韓流ケータイ大上陸! 本気になった巨人サムスン
「消費者ニーズが細分化されていて多岐にわたるほか、既存製品の品質が非常に高い。世界中を見渡しても日本ほど難しい市場はない」。日本担当の朴常務は眉をひそめる。「サムスンは欧米で、壊れにくい、通話が切れにくい、砂漠に1年埋もれていても使えるなどの耐久性が評価されてきたが、日本のキャリアが求める品質はどの市場よりも高い。この困難な市場で高シェアを占めるシャープ、パナソニックモバイルを心から尊敬している」(朴常務)。
たとえばパナソニック製の「VIERAケータイ」。画面が縦にも横にも開く携帯電話だ。同じ仕組みの製品はサムスンにもあるが、「画面を開け閉めするちょうつがいの作り込みは誰もまねできない」と朴常務は驚嘆する。「携帯電話の外側を好きな色に自由に替えるという『着せ替えケータイ』という発想自体、日本以外にはなかった」(朴常務)。
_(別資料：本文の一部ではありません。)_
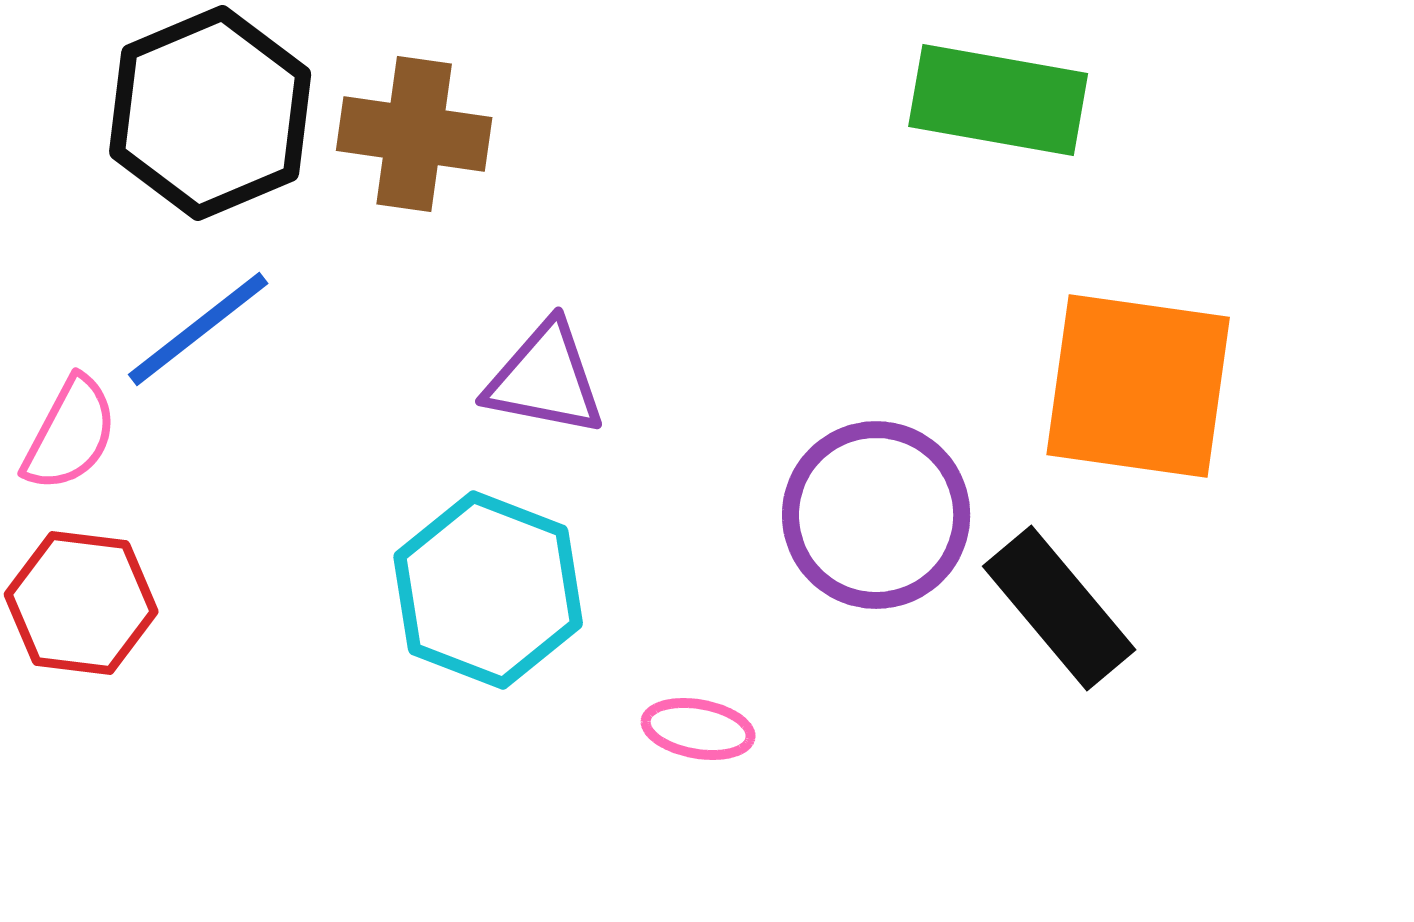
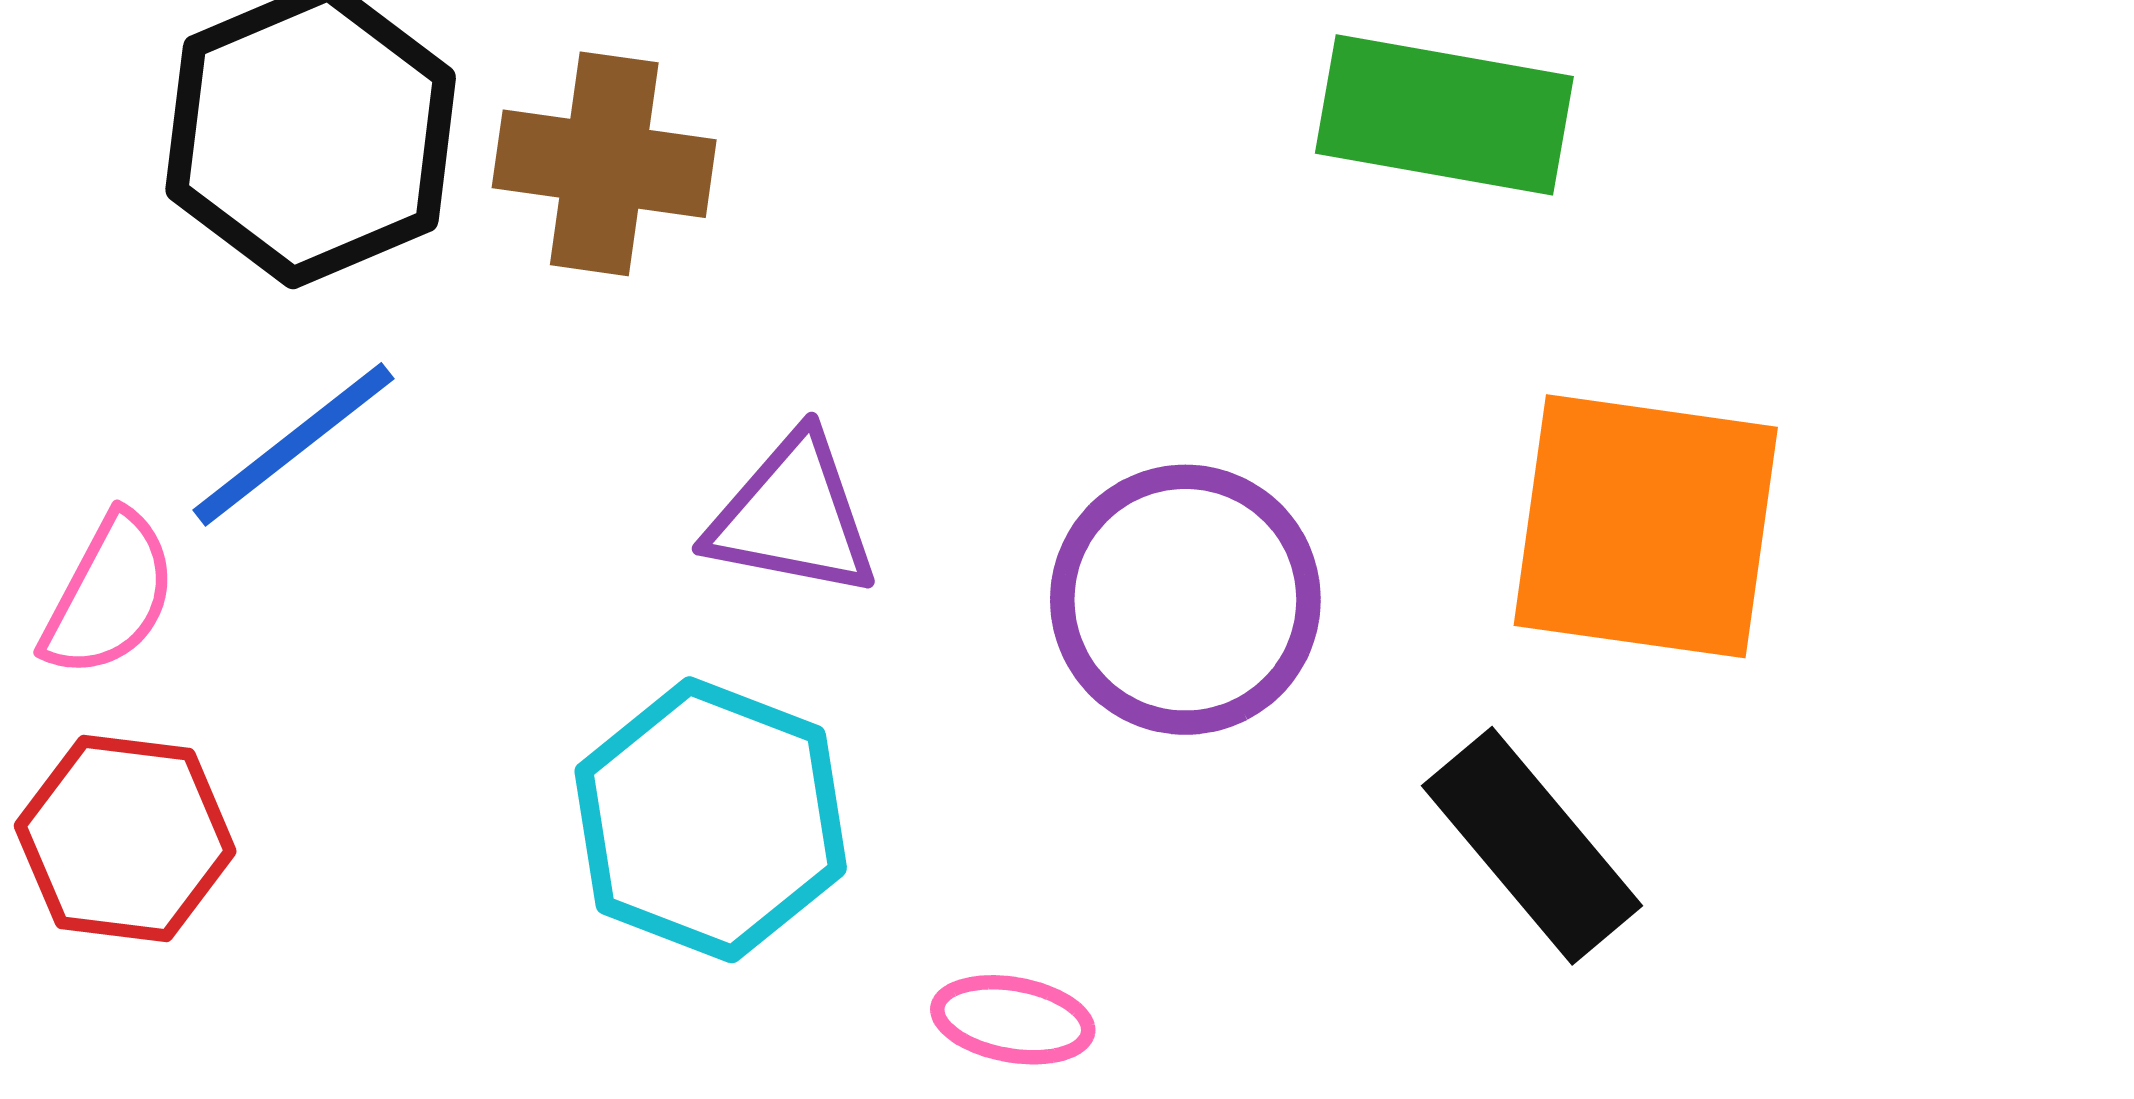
purple circle: (876, 515) -> (1185, 600), moved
世界最大の化粧品会社、ロレアルから携帯電話のマーケティンググループ長として1年前に引き抜かれた李英煕(イヨンヒ)常務は、「最先端の日本市場で愛されれば、その端末は世界中で間違いなくヒットする」と、日本を実験台とした海外への横展開に意欲を見せる。やみくもに日本でのシェアを追うのではなく、「最先端の日本で売れた」を巨大市場の海外でウリにする腹づもりだ。
量から質への転換。「新経営」のDNA
「家族以外はすべて変えろ」。李健煕(イゴンヒ)・前会長が1993年に打ち出した量から質への経営方針の転換、いわゆる「新経営」を集約した言葉だ。その象徴となったのが95年の「携帯電話放火事件」。主要幹部に送った携帯電話の性能が思わしくなかったため、当時の李基泰(イギテ)情報通信統括社長は2000人の従業員が見守る中で携帯電話に火を放った。
李前社長は、「壊れやすい」というイメージ払拭のために、顧客の目の前で携帯電話を床に叩きつけ、踏みつけた名物社長だ。放火事件をきっかけに携帯電話部門は「質の重視」に邁進。95年にはモトローラの後塵を拝していた韓国内で首位を奪還。その後10年かけて、サムスンはフランスで首位を奪取し、米国内では圧倒的なシェアを誇るモトローラに次ぐ2位につけた。
「日本市場では、海外メーカーの携帯電話は『バッテリーがもたない、壊れやすい、通話が切れやすい』など過去についた悪いイメージが、知名度の低さと相まって、いまだに払拭できないでいる」(MM総研の横田英明部長)。日本本格上陸は過去のイメージとの戦いでもある。
李前会長は背任や脱税の容疑で在宅起訴された責任を取って4月に突如辞任。放火事件を起こした李前社長も今は携帯電話部門にいない。だが、外部から移籍してきたばかりの李常務は、「自らが変わらなければ死ぬ、満足した時点で終わるという社内の危機感はすさまじい」と目を丸くする。「新経営」の理念や危機感が従業員に根付いているならば、サムスンの日本本格上陸は、国内外のメーカーに大きな脅威となる。